One might assume that the soul would be a more controversial topic than the body in Catholic teaching, given that it is invisible and hard to imagine. Nevertheless, when St. Paul was preaching to the Athenians, their main objection came after he revealed the doctrine that we would all rise again — with our bodies!
Now, what causes us daily griefs? Physical ailments, being tired, needing to hydrate, needing to go to the bathroom when we are busy, weight gain — do we want this mortal coil forever? Yet it is an article of our faith that we were made bodily and, after a brief separation, our souls will be reunited with our beloved bodies forever.
A love-hate relationship
As with many things in a culture that has been formed by Christianity but has lost the fuller, integrated sense of it, we are constantly bouncing back and forth between an inordinate love of our bodies and the other extreme of hating them. The former causes the latter.
You can’t hate something you don’t first love, and our image-saturated culture loves to show us bodies. Many of our readers can surely sympathize; my body doesn’t look Instagram-ready all the time. For the body-obsessed, countless hours are spent on hair and makeup and in the gym. Nevertheless, ol’ Grim Reaper will come for the chiseled as well as the flabby, and gravity will take its toll. The massive growth of the Botox and plastic surgery industry fights back, but to no avail.
Bodies are a gift
So what is to be done? First, we must learn to love our bodies as they are, not as they aren’t. God gave us our body, and we are, in part, our body, so we just gotta learn to love it. Our body is the means by which we encounter God, nature and all that we love. Christ gives us his body and does not recoil to enter our bodies — wherever they are at — in the Eucharist. Second, we want to cultivate the gift of our body within reason, which means exercising temperance and moderation to regulate our intake and responsibly activate our mobility to continually foster what the body is made for.

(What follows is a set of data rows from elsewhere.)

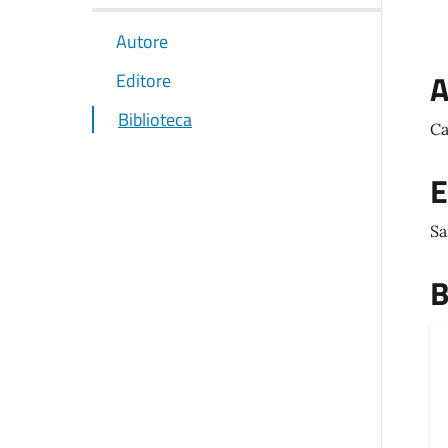
Autore
A
Editore
Biblioteca
Ca
E
Sa
B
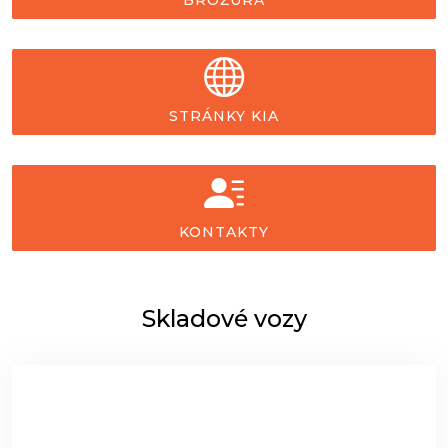
BROŽURA
STRÁNKY KIA
KONTAKTY
Skladové vozy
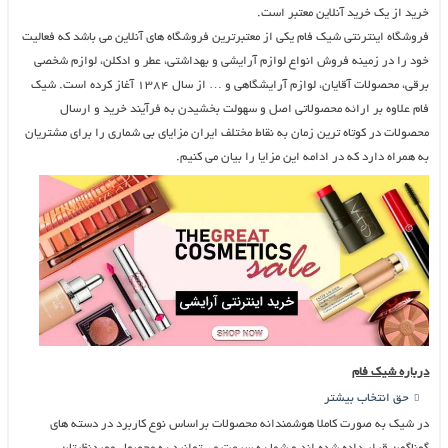
خرید از یک خرید آنلاین معتبر است.
فروشگاه اینترنتی شیک فام یکی از معتبرترین فروشگاه های آنلاین می باشد که فعالیت
خود را در زمینه فروش انواع لوازم آرایشی و بهداشتی، عطر و ادکلن، لوازم شخصی
برقی، محصولات آقایان، لوازم آرایشگاهی و … از سال ۱۳۸۴ آغاز کرده است. شیک
فام علاوه بر ارائه محصولاتی اصل و سهولت بخشیدن به فرآیند خرید و ارسال
محصولات در کوتاه ترین زمان به نقاط مختلف ایران مزایای بی شماری را برای مشتریان
به همراه دارد که در ادامه این مزایا را بیان می کنیم.
درباره شیک فام
حق انتخاب بیشتر
در شیک به صورت کاملا هوشمندانه محصولات براساس نوع کاربرد در دسته های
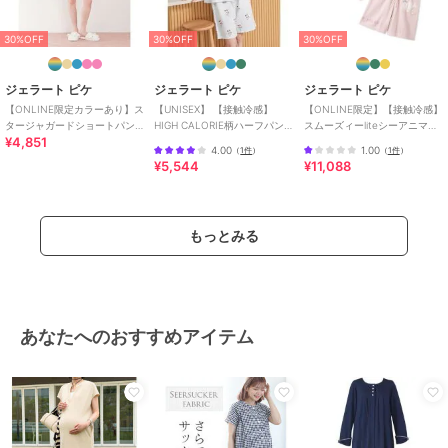
30%OFF
30%OFF
30%OFF
ジェラート ピケ
ジェラート ピケ
ジェラート ピケ
【ONLINE限定カラーあり】ス
【UNISEX】 【接触冷感】
【ONLINE限定】【接触冷感】
タージャガードショートパン
HIGH CALORIE柄ハーフパン
スムーズィーliteシーアニマル
¥4,851
ツ
ツ
ジャガードプルオーバー&ショ
4.00
1.00
（
1件
）
（
1件
）
ートパンツセット
¥5,544
¥11,088
もっとみる
あなたへのおすすめアイテム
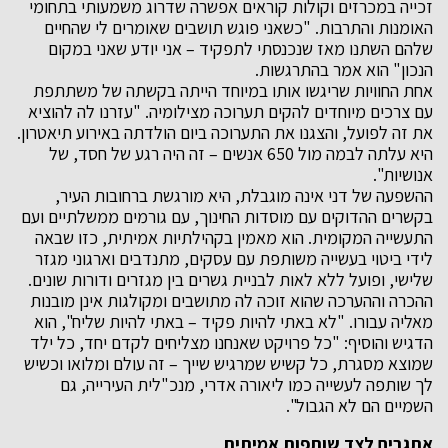
זכייה במכרזים וקולות קוראים אפשרה שדרוג משמעותי בתחומי
האומנות והתרבות. "כשאני פוגש תושבים שאומרים לי שהחיים
שלהם השתנו מאז שנכנסתי לתפקיד – אני יודע שאני במקום
הנכון" הוא אמר בהתרגשות.
אחת החוויות שריגשו אותו במיוחד הייתה בקשתה של משתתפת
עם צרכים מיוחדים להקים תערוכה מצילומיה. "עזרנו לה להוציא
את זה לפועל, והצגנו את התערוכה ביום הולדתה באירוע תיאטרון.
היא עלתה לבמה מול 650 אנשים – זה היה רגע של חסד, של
אנושיות".
ההשפעה של דני אינה מוגבלת, היא מורגשת ברחובות העיר,
בקשרים ההדוקים עם מוסדות החינוך, עם גורמים ממשלתיים ועם
התעשייה המקומית. הוא מאמין בקהילתיות אמיתית, כזו שבאה
לידי ביטוי בעשייה משותפת עם עסקים, מתנדבים וארגוני מגזר
שלישי, ופועל ללא לאות לבניית גשרים בין מגזרים ודורות שונים.
ההכרה וההערכה שהוא זוכה לה מתושבים ומקולגות אינן מובנות
מאליה עבורו. "לא באתי להיות פקיד – באתי להיות שליח", הוא
הדגיש והוסיף: "כל פרויקט שאנחנו מצליחים לקדם יחד, כל ילד
שמוצא מסגרת, כל קשיש שמרגיש שייך – זה עולם ומלואו וכשיש
לך שותפה לעשייה כמו ליאורה אדרי, מנכ"לית העירייה, גם
השמיים הם לא הגבול".
אתגרים לצד שותפות אמיתית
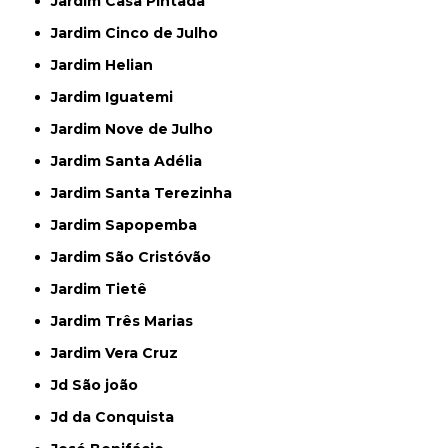
Jardim Casa Pintada
Jardim Cinco de Julho
Jardim Helian
Jardim Iguatemi
Jardim Nove de Julho
Jardim Santa Adélia
Jardim Santa Terezinha
Jardim Sapopemba
Jardim São Cristóvão
Jardim Tietê
Jardim Três Marias
Jardim Vera Cruz
Jd São joão
Jd da Conquista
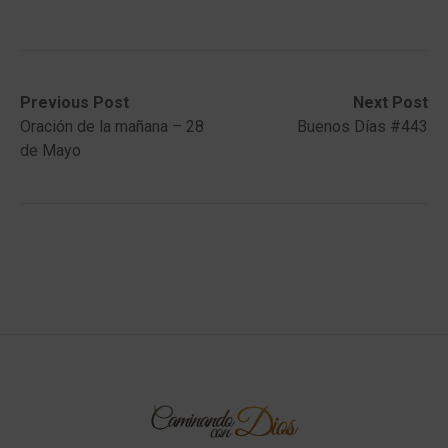
Post
Previous
Next
Previous Post
Next Post
post:
post:
Oración de la mañana – 28
Buenos Días #443
navigation
de Mayo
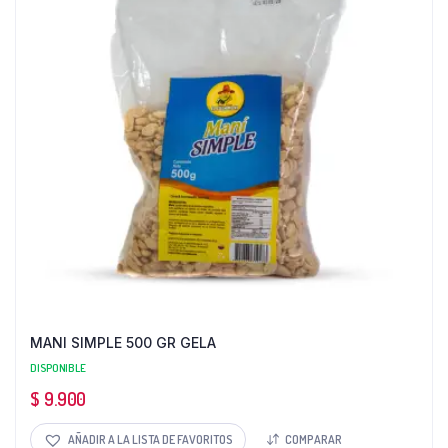
MANI SIMPLE 500 GR GELA
DISPONIBLE
$
9.900
AÑADIR A LA LISTA DE FAVORITOS
COMPARAR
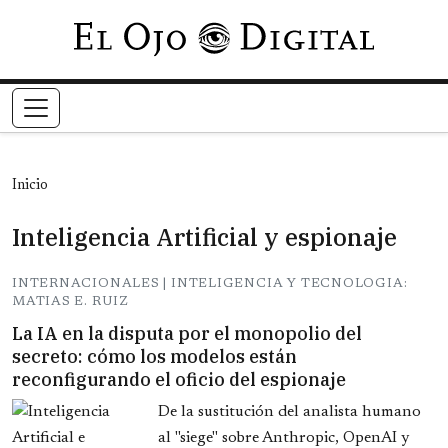
Pasar al contenido principal
Inicio
Inteligencia Artificial y espionaje
INTERNACIONALES | INTELIGENCIA Y TECNOLOGIA:
MATIAS E. RUIZ
La IA en la disputa por el monopolio del
secreto: cómo los modelos están
reconfigurando el oficio del espionaje
De la sustitución del analista humano
al "siege" sobre Anthropic, OpenAI y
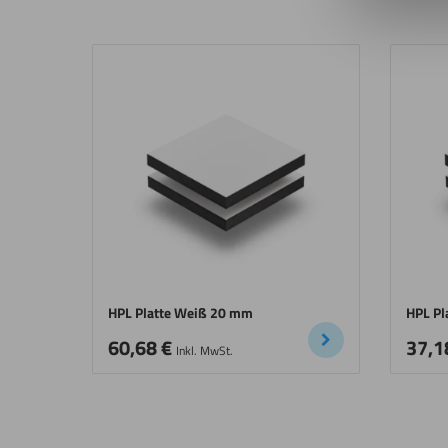
HPL Platte Weiß 20 mm
HPL Pl
60,68
€
37,1
Inkl. MwSt.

Our bodies are, of course, tied to our mental health, so we need sunlight and activity and good food and good rest. We also need some creature comforts, in moderation, to ease the journey through this vale of tears. At the same time, we sometimes need to ascetically deny ourselves those comforts to keep ourselves disciplined and ordered towards higher goods.
We are also called to use our bodies in prayer: standing, kneeling, raising our arms, laying prostrate. St. Dominic had nine different postures of prayer.
We must love our bodies, but also be detached from them. In that sense, we are called to reasonably cultivate good habits that foster healthy functioning throughout our body, our emotions and our rational nature.